Are you on the list? Now we’re talking.

Washington was buzzing Tuesday about “the list” in the way that only this self-involved town can in the dog days of August.

What list? If you’re asking, you’re not on it.

GQ, the magazine better known for coupling more bikini-clad babes with middle-aged CEOs than a Hamptons barbecue, points its manicured fingers at Washington this month and delivers its judgment on “The 50 Most Powerful People in D.C.”

There they are – based on the judgment of “think tankers, congressional aides and political journalists” – Congress people, Democrats, Republicans, the occasional coiffeur and … Jews. Lots of them.

Twelve, at least, out of the 50.

“It’s just kind of played out that way,” Greg Veis, GQ’s associate editor, told JTA. “It certainly wasn’t something we set out to do.”

The top Jewish power player on the list was Howard Kohr, the executive director of the American Israel Public Affairs Committee, who tied for sixth with counterparts at the National Rifle Association; AARP, the lobby for retired people; and PhRMA, the pharmaceutical industry’s lobby. At 51, AIPAC’s top professional was the youngest of the four.
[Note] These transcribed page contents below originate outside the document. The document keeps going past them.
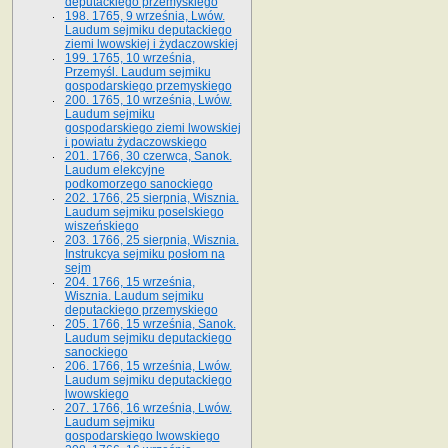
deputackiego przemyskiego
198. 1765, 9 września, Lwów.
Laudum sejmiku deputackiego
ziemi lwowskiej i żydaczowskiej
199. 1765, 10 września,
Przemyśl. Laudum sejmiku
gospodarskiego przemyskiego
200. 1765, 10 września, Lwów.
Laudum sejmiku
gospodarskiego ziemi lwowskiej
i powiatu żydaczowskiego
201. 1766, 30 czerwca, Sanok.
Laudum elekcyjne
podkomorzego sanockiego
202. 1766, 25 sierpnia, Wisznia.
Laudum sejmiku poselskiego
wiszeńskiego
203. 1766, 25 sierpnia, Wisznia.
Instrukcya sejmiku posłom na
sejm
204. 1766, 15 września,
Wisznia. Laudum sejmiku
deputackiego przemyskiego
205. 1766, 15 września, Sanok.
Laudum sejmiku deputackiego
sanockiego
206. 1766, 15 września, Lwów.
Laudum sejmiku deputackiego
lwowskiego
207. 1766, 16 września, Lwów.
Laudum sejmiku
gospodarskiego lwowskiego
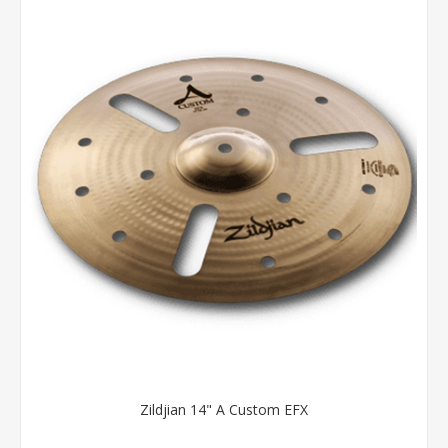
Zildjian 14" A Custom EFX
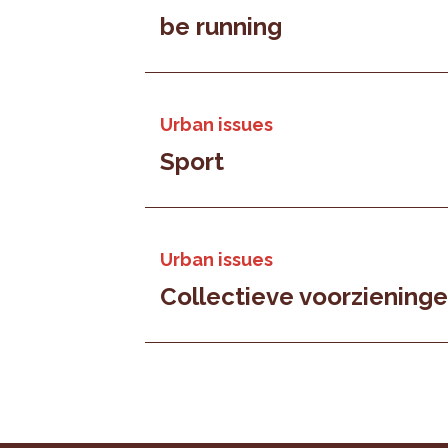
be running
Urban issues
Sport
Urban issues
Collectieve voorziening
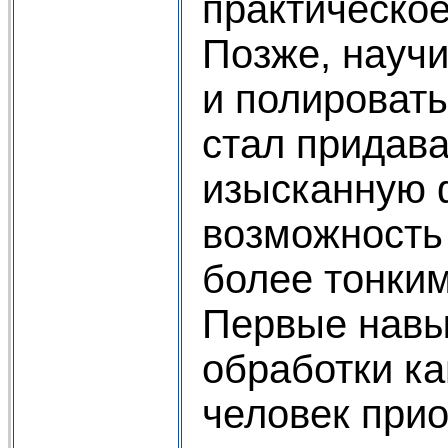
практическое
Позже, науч
и полировать
стал придава
изысканную 
возможность
более тонким
Первые навы
обработки к
человек при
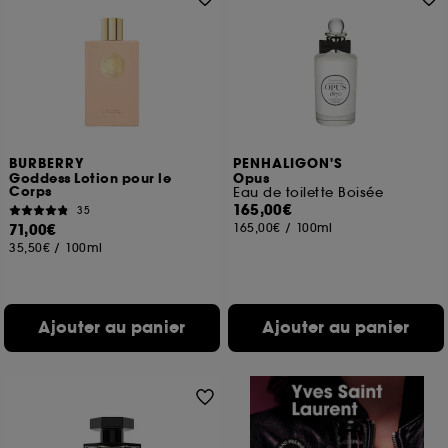
BURBERRY
PENHALIGON'S
Goddess Lotion pour le
Opus
Corps
Eau de toilette Boisée
165,00€
35
71,00€
165,00€
/
100ml
35,50€
/
100ml
Ajouter au panier
Ajouter au panier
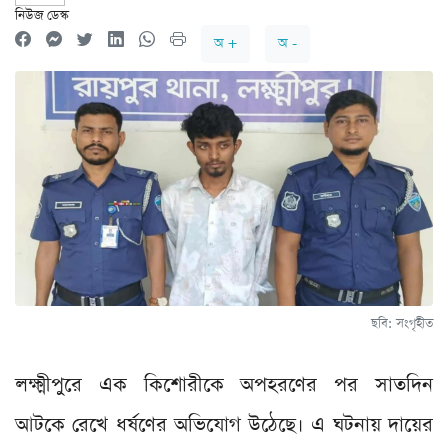
নিউজ ডেস্ক
অ +
অ -
ছবি: সংগৃহীত
লক্ষ্মীপুরে এক কিশোরীকে অপহরণের পর সাতদিন
আটকে রেখে ধর্ষণের অভিযোগ উঠেছে। এ ঘটনায় দায়ের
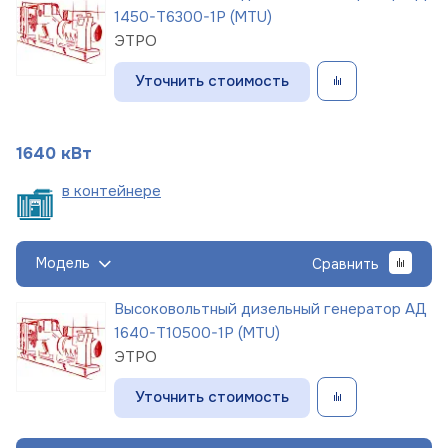
1450-Т6300-1Р (MTU)
ЭТРО
Уточнить стоимость
1640 кВт
в
контейнере
Модель
Сравнить
Высоковольтный дизельный генератор АД
1640-Т10500-1Р (MTU)
ЭТРО
Уточнить стоимость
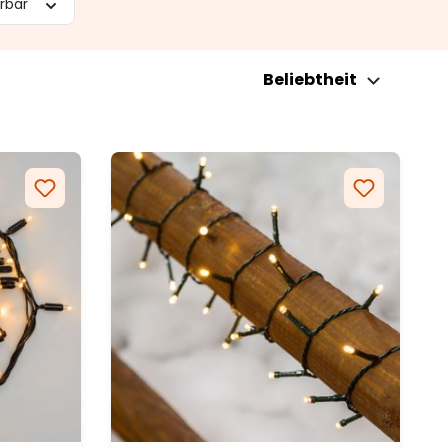
erbar
Beliebtheit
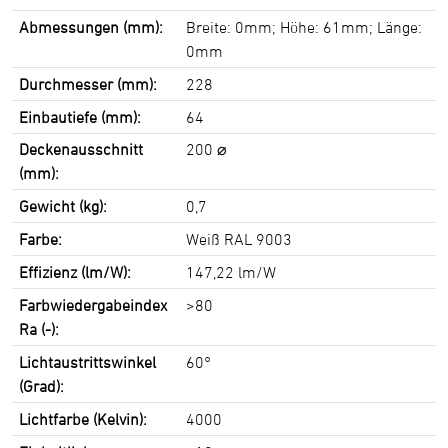
Abmessungen (mm):
Breite: 0mm; Höhe: 61mm; Länge:
0mm
Durchmesser (mm):
228
Einbautiefe (mm):
64
Deckenausschnitt
200 ⌀
(mm):
Gewicht (kg):
0,7
Farbe:
Weiß RAL 9003
Effizienz (lm/W):
147,22 lm/W
Farbwiedergabeindex
>80
Ra (-):
Lichtaustrittswinkel
60°
(Grad):
Lichtfarbe (Kelvin):
4000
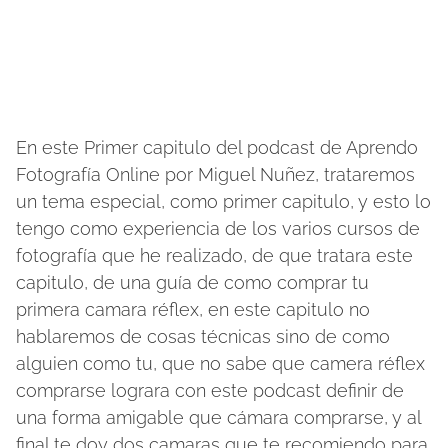
En este Primer capitulo del podcast de Aprendo
Fotografía Online por Miguel Nuñez, trataremos
un tema especial, como primer capitulo, y esto lo
tengo como experiencia de los varios cursos de
fotografía que he realizado, de que tratara este
capitulo, de una guía de como comprar tu
primera camara réflex, en este capitulo no
hablaremos de cosas técnicas sino de como
alguien como tu, que no sabe que camera réflex
comprarse lograra con este podcast definir de
una forma amigable que cámara comprarse, y al
final te doy dos camaras que te recomiendo para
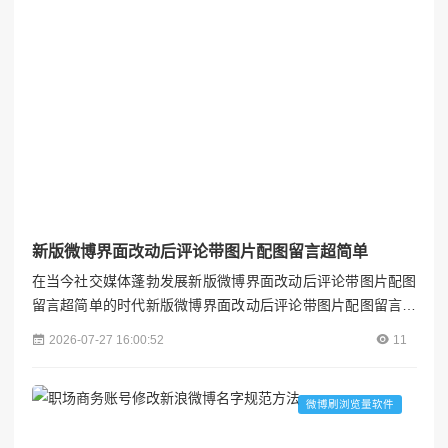
技术诱...
新版微博界面改动后评论带图片配图留言超简单
在当今社交媒体蓬勃发展新版微博界面改动后评论带图片配图
留言超简单的时代新版微博界面改动后评论带图片配图留言超
简单，微博作为国内极具影响力的社交平台新版微博界面改动
2026-07-27 16:00:52
11
后评论带图片配图留言超简单，始终站在创新与变革的前沿。
近期新版微博界面改动后评论带图片配图留言超简单，新版微
博界面进行了重大改动，其中评论带图片配图留言功能的简
微博刷浏览量软件
化，犹如一颗投入平静湖面的石子，在用户群体中激起了层层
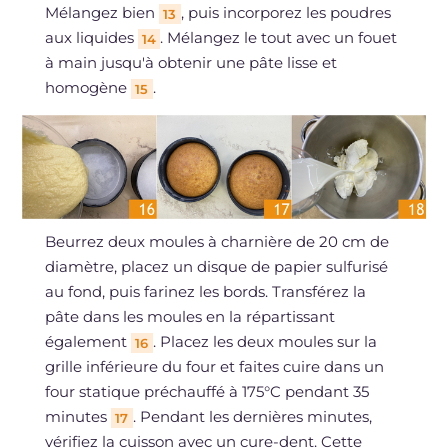
Mélangez bien
, puis incorporez les poudres
13
aux liquides
. Mélangez le tout avec un fouet
14
à main jusqu'à obtenir une pâte lisse et
homogène
.
15
Beurrez deux moules à charnière de 20 cm de
diamètre, placez un disque de papier sulfurisé
au fond, puis farinez les bords. Transférez la
pâte dans les moules en la répartissant
également
. Placez les deux moules sur la
16
grille inférieure du four et faites cuire dans un
four statique préchauffé à 175°C pendant 35
minutes
. Pendant les dernières minutes,
17
vérifiez la cuisson avec un cure-dent. Cette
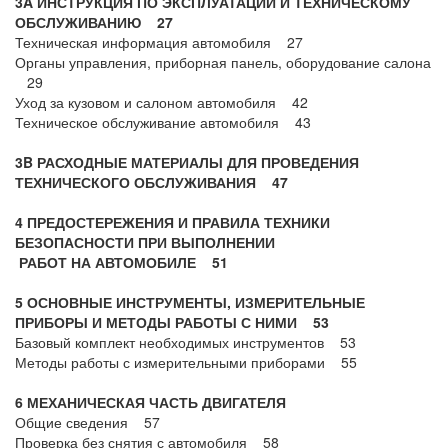
3A ИНСТРУКЦИЯ ПО ЭКСПЛУАТАЦИИ И ТЕХНИЧЕСКОМУ
ОБСЛУЖИВАНИЮ 27
Техническая информация автомобиля 27
Органы управления, приборная панель, оборудование салона
29
Уход за кузовом и салоном автомобиля 42
Техническое обслуживание автомобиля 43
3B РАСХОДНЫЕ МАТЕРИАЛЫ ДЛЯ ПРОВЕДЕНИЯ
ТЕХНИЧЕСКОГО ОБСЛУЖИВАНИЯ 47
4 ПРЕДОСТЕРЕЖЕНИЯ И ПРАВИЛА ТЕХНИКИ
БЕЗОПАСНОСТИ ПРИ ВЫПОЛНЕНИИ
РАБОТ НА АВТОМОБИЛЕ 51
5 ОСНОВНЫЕ ИНСТРУМЕНТЫ, ИЗМЕРИТЕЛЬНЫЕ
ПРИБОРЫ И МЕТОДЫ РАБОТЫ С НИМИ 53
Базовый комплект необходимых инструментов 53
Методы работы с измерительными приборами 55
6 МЕХАНИЧЕСКАЯ ЧАСТЬ ДВИГАТЕЛЯ
Общие сведения 57
Проверка без снятия с автомобиля 58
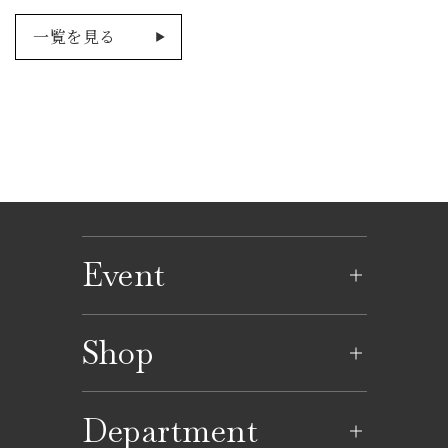
一覧を見る
Event
イベントのご案内
Shop
イベントカレンダー
ショップ一覧
Department
レストラン一覧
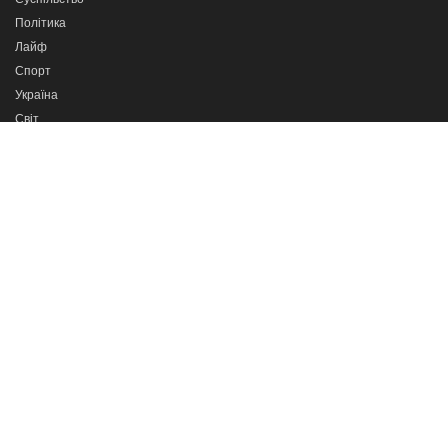
Політика
Лайф
Спорт
Україна
Світ
Новини партнерів
Програми
Сильні разом
Про важливе
Кажи прямо в очі
Тернопіль в деталях
Телеканал
ІНТБ
© 2022. Всі права захищені. При використанні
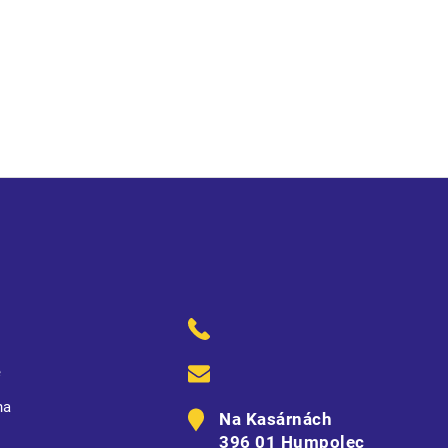
ě
na
Na Kasárnách
396 01 Humpolec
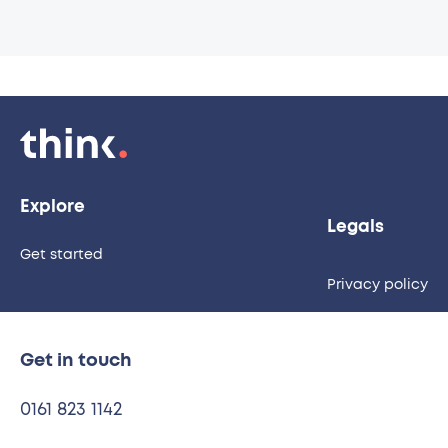
Explore
Legals
Get started
Privacy policy
Get in touch
0161 823 1142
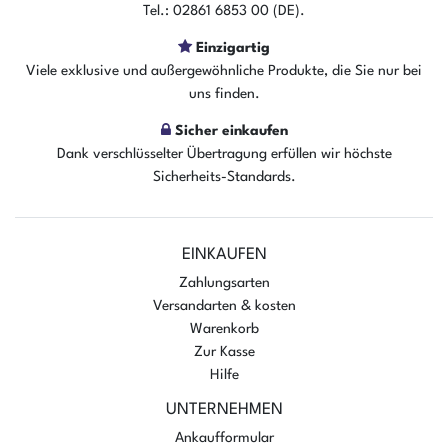
Tel.: 02861 6853 00 (DE).
In den Warenkorb
Einzigartig
Viele exklusive und außergewöhnliche Produkte, die Sie nur bei
uns finden.
Sicher einkaufen
Dank verschlüsselter Übertragung erfüllen wir höchste
Sicherheits-Standards.
EINKAUFEN
Zahlungsarten
Versandarten & kosten
Warenkorb
Zur Kasse
Hilfe
UNTERNEHMEN
Ankaufformular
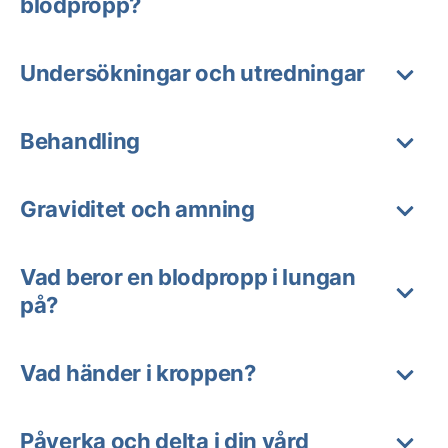
blodpropp?
Undersökningar och utredningar
Behandling
Graviditet och amning
Vad beror en blodpropp i lungan
på?
Vad händer i kroppen?
Påverka och delta i din vård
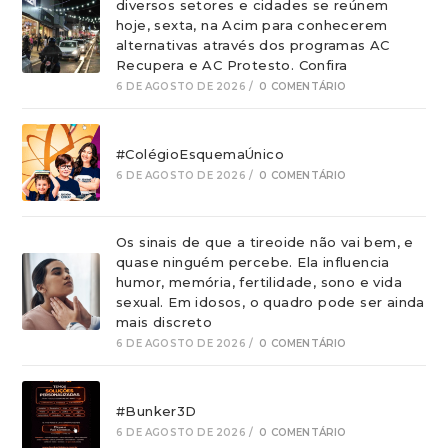
diversos setores e cidades se reúnem
hoje, sexta, na Acim para conhecerem
alternativas através dos programas AC
Recupera e AC Protesto. Confira
6 DE AGOSTO DE 2026
/
0 COMENTÁRIO
#ColégioEsquemaÚnico
6 DE AGOSTO DE 2026
/
0 COMENTÁRIO
Os sinais de que a tireoide não vai bem, e
quase ninguém percebe. Ela influencia
humor, memória, fertilidade, sono e vida
sexual. Em idosos, o quadro pode ser ainda
mais discreto
6 DE AGOSTO DE 2026
/
0 COMENTÁRIO
#Bunker3D
6 DE AGOSTO DE 2026
/
0 COMENTÁRIO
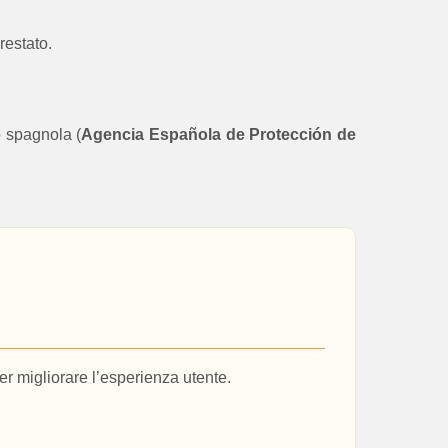
restato.
lo spagnola (
Agencia Española de Protección de
er migliorare l’esperienza utente.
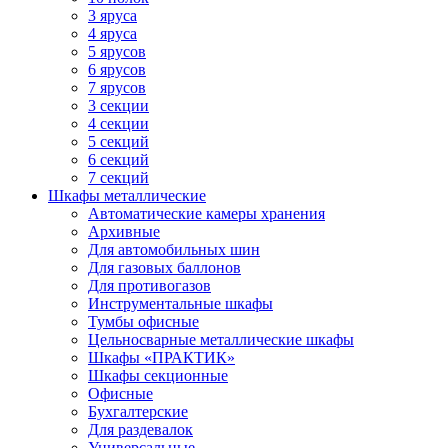
3 яруса
4 яруса
5 ярусов
6 ярусов
7 ярусов
3 секции
4 секции
5 секций
6 секций
7 секций
Шкафы металлические
Автоматические камеры хранения
Архивные
Для автомобильных шин
Для газовых баллонов
Для противогазов
Инструментальные шкафы
Тумбы офисные
Цельносварные металлические шкафы
Шкафы «ПРАКТИК»
Шкафы секционные
Офисные
Бухгалтерские
Для раздевалок
Универсальные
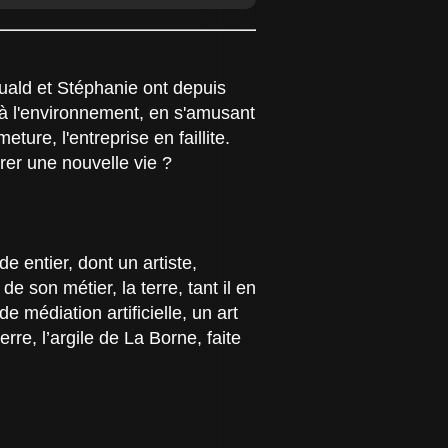
ald et Stéphanie ont depuis
à l'environnement, en s'amusant
ture, l'entreprise en faillite.
er une nouvelle vie ?
 entier, dont un artiste,
e son métier, la terre, tant il en
e médiation artificielle, un art
re, l’argile de La Borne, faite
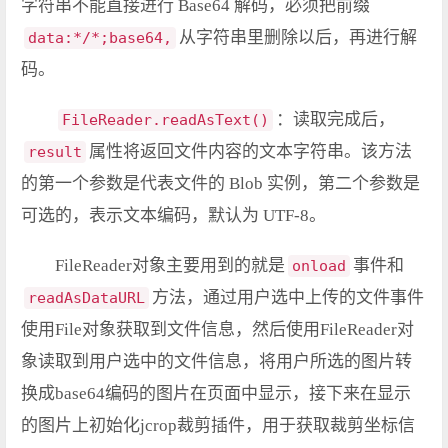
字符串不能直接进行 Base64 解码，必须把前缀
从字符串里删除以后，再进行解
data:*/*;base64,
码。
：读取完成后，
FileReader.readAsText()
属性将返回文件内容的文本字符串。该方法
result
的第一个参数是代表文件的 Blob 实例，第二个参数是
可选的，表示文本编码，默认为 UTF-8。
FileReader对象主要用到的就是
事件和
onload
方法，通过用户选中上传的文件事件
readAsDataURL
使用File对象获取到文件信息，然后使用FileReader对
象读取到用户选中的文件信息，将用户所选的图片转
换成base64编码的图片在页面中显示，接下来在显示
的图片上初始化jcrop裁剪插件，用于获取裁剪坐标信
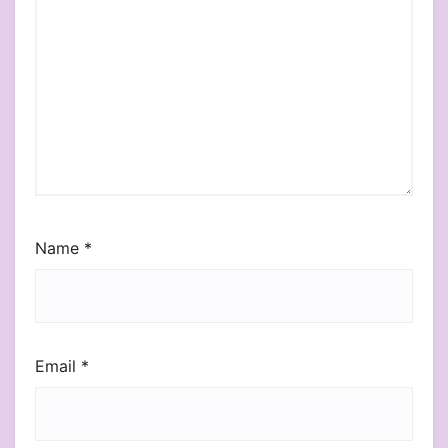
Name
*
Email
*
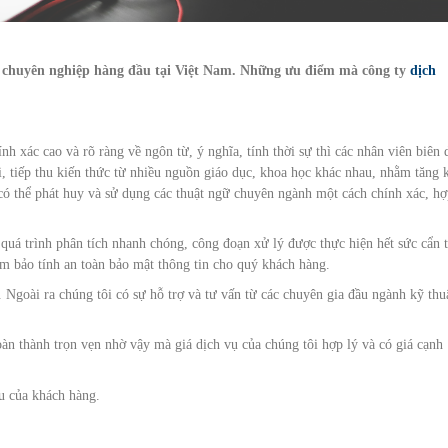
 tô chuyên nghiệp hàng đầu tại Việt Nam. Những ưu điểm mà công ty
dịch
nh xác cao và rõ ràng về ngôn từ, ý nghĩa, tính thời sự thì các nhân viên biên 
 tiếp thu kiến thức từ nhiều nguồn giáo dục, khoa học khác nhau, nhằm tăng 
 có thể phát huy và sử dụng các thuật ngữ chuyên ngành một cách chính xác, h
 quá trình phân tích nhanh chóng, công đoạn xử lý được thực hiện hết sức cẩn 
đảm bảo tính an toàn bảo mật thông tin cho quý khách hàng.
 Ngoài ra chúng tôi có sự hỗ trợ và tư vấn từ các chuyên gia đầu ngành kỹ thu
àn thành trọn vẹn nhờ vậy mà giá dịch vụ của chúng tôi hợp lý và có giá cạnh
ầu của khách hàng.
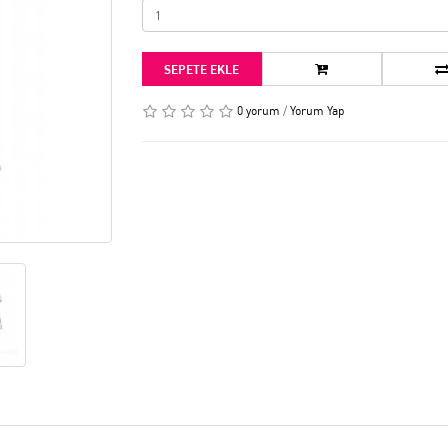
SEPETE EKLE
0 yorum
/
Yorum Yap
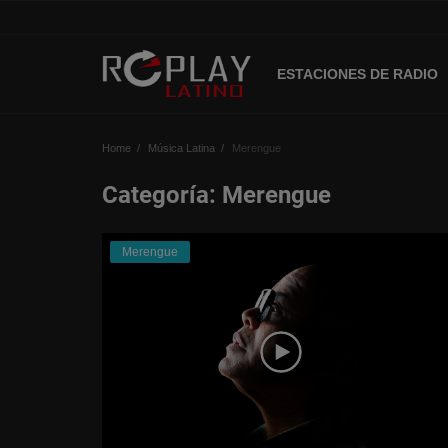
ESTACIONES DE RADIO
Home
Home
Música Latina
Merengue
Estaciones de Radio
Categoría: Merengue
Música Latina
Merengue
Música Urbana
Acceso
Register
Spanish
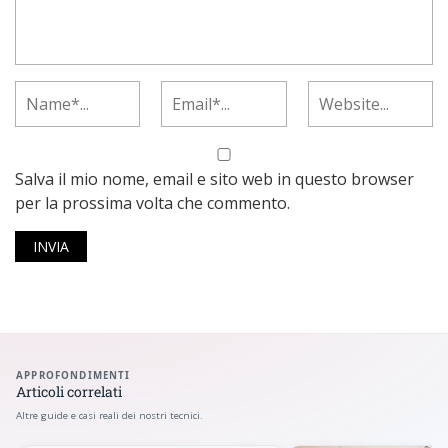
Salva il mio nome, email e sito web in questo browser
per la prossima volta che commento.
APPROFONDIMENTI
Articoli correlati
Altre guide e casi reali dei nostri tecnici.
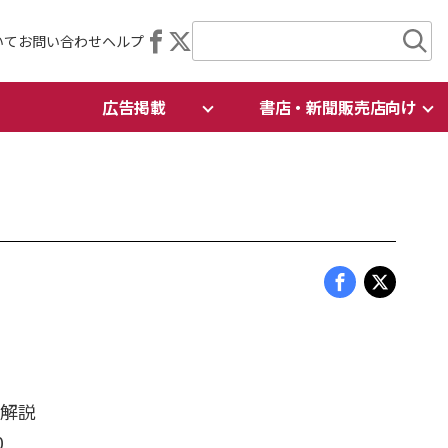
いて
お問い合わせ
ヘルプ
広告掲載
書店・新聞販売店向け
・解説
0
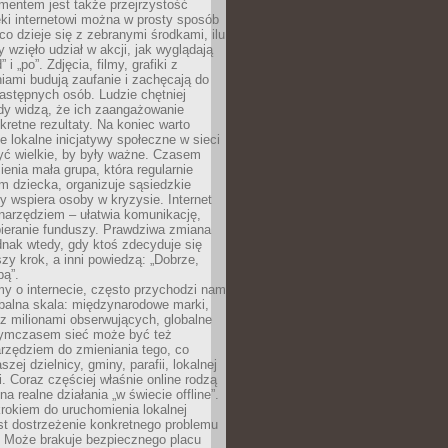
entem jest także przejrzystość
ęki internetowi można w prosty sposób
o dzieje się z zebranymi środkami, ilu
y wzięło udział w akcji, jak wyglądają
 i „po”. Zdjęcia, filmy, grafiki z
ami budują zaufanie i zachęcają do
astępnych osób. Ludzie chętniej
dy widzą, że ich zaangażowanie
kretne rezultaty. Na koniec warto
że lokalne inicjatywy społeczne w sieci
yć wielkie, by były ważne. Czasem
ienia mała grupa, która regularnie
 dziecka, organizuje sąsiedzkie
y wspiera osoby w kryzysie. Internet
o narzędziem – ułatwia komunikację,
bieranie funduszy. Prawdziwa zmiana
ednak wtedy, gdy ktoś zdecyduje się
szy krok, a inni powiedzą: „Dobrze,
bą”.
y o internecie, często przychodzi nam
balna skala: międzynarodowe marki,
 z milionami obserwujących, globalne
ymczasem sieć może być też
rzędziem do zmieniania tego, co
aszej dzielnicy, gminy, parafii, lokalnej
. Coraz częściej właśnie online rodzą
a realne działania „w świecie offline”.
rokiem do uruchomienia lokalnej
est dostrzeżenie konkretnego problemu
. Może brakuje bezpiecznego placu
What drew the men’s fashion bible to Kohr? The dozens of photos from AIPAC publications and elsewhere in which he appears sweatless, in a creaseless jacket, perhaps peering at a map splayed over a sun-blazed West Bank hilltop?

Nah.

“It is a fashion magazine, but absolutely not,” Veis said, asked if sartorial elegance was a factor. “We publish a good amount of political pieces.”

In two months of interviews with about 60 people, the lobbying groups stood out.

“One of the questions we would ask people is which interest groups seem to have the most sway,” Veis said.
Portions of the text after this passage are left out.